LTX-2.3 is Lightricks' open-weights audio-video foundation model: it generates synchronized sound and picture in one model and runs on your own hardware. Here is what it is, how its architecture works, and how it compares to the models you can run for ads today.

Mauricio Valdivia

Mauricio Valdivia

·10 min

A small creative team reviewing an AI-generated video ad on a laptop in a warm, minimal studio

Most AI Video Models You Rent. This One Downloads.

Open the page for almost any frontier AI video model and the first thing you find is a button that says "Get API key." You rent access by the second, your prompts travel to someone else's servers, and the model itself stays a black box you are never allowed to hold. That is the default, and for most ad teams it is a perfectly fine default.

Lightricks took the other road. LTX-2.3 is the newest checkpoint in its open-weights LTX-2 family, an audio-video foundation model you can download in full and run on your own machine. Its own model card describes it as a model that generates synchronized video and audio together, "with open weights and a focus on practical, local execution." The underlying LTX-2 was introduced in a paper submitted in January 2026, and 2.3 is the current, upgraded release. Here is what it actually is, how the architecture pulls sound and picture out of one model, and how it stacks up against the managed models you can put to work on an ad this afternoon.

What LTX-2.3 Actually Is

Strip away the version number and LTX-2.3 is a single idea executed unusually openly: one model that produces a finished clip with its own soundtrack, shipped as weights you can keep. Three details make it worth a closer look than a routine point release.

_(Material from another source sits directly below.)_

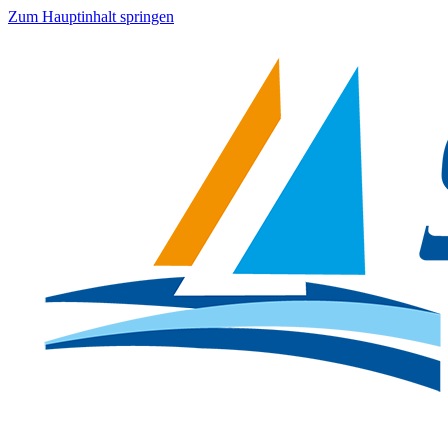
Zum Hauptinhalt springen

One model, sound and picture together

Most of the video tools an ad team has used generate silent footage that you score, voice, and sync afterward. LTX-2.3 is built the other way. Lightricks calls it "a DiT-based audio-video foundation model designed to generate synchronized video and audio within a single model." The audio is not a second tool bolted on after the render. It is generated jointly with the picture, which is why a generated voice can land on a generated mouth without a separate lip-sync pass. For UGC-style ads, where a believable talking person is the whole format, sound and picture coming out aligned is the part that usually eats an afternoon.

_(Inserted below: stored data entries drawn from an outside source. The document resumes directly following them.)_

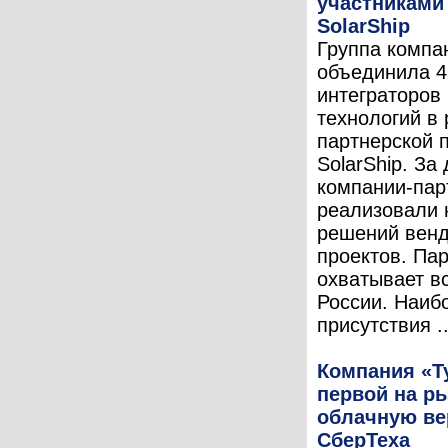
участниками
SolarShip
Группа компа
объединила 4
интеграторов 
технологий в
партнерской 
SolarShip. За
компании-пар
реализовали 
решений венд
проектов. Пар
охватывает в
России. Наиб
присутствия ..
Компания «Т
первой на р
облачную ве
СберТеха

Open weights, made to run locally

The second detail is distribution. LTX-2.3 ships under the LTX-2 Community License Agreement with the weights published in the open, so you download the checkpoint and run it yourself. There is no license fee to self-host, and there is no per-clip API meter ticking while you iterate. Lightricks pairs that with an API Playground for anyone who wants to try it without a local setup, but the headline is that the model is yours to keep and run. That is a genuinely different ownership model from the hosted endpoints that power most of the field.

An update, not a reset

LTX-2.3 is not a from-scratch model. Lightricks frames it as "a significant update to the LTX-2 model with improved audio and visual quality as well as enhanced prompt adherence." Two of those three matter directly for ads: better audio quality means the voice track needs less cleanup, and better prompt adherence means fewer regenerations to get the shot you described. The model also grew between versions. The LTX-2 checkpoints are 19B parameters; the LTX-2.3 checkpoints are 22B. If you have tracked the model family before, treat 2.3 as the same architecture, turned up. This is the same lens we apply to every release, like the recent Seedance 2.5 explainer.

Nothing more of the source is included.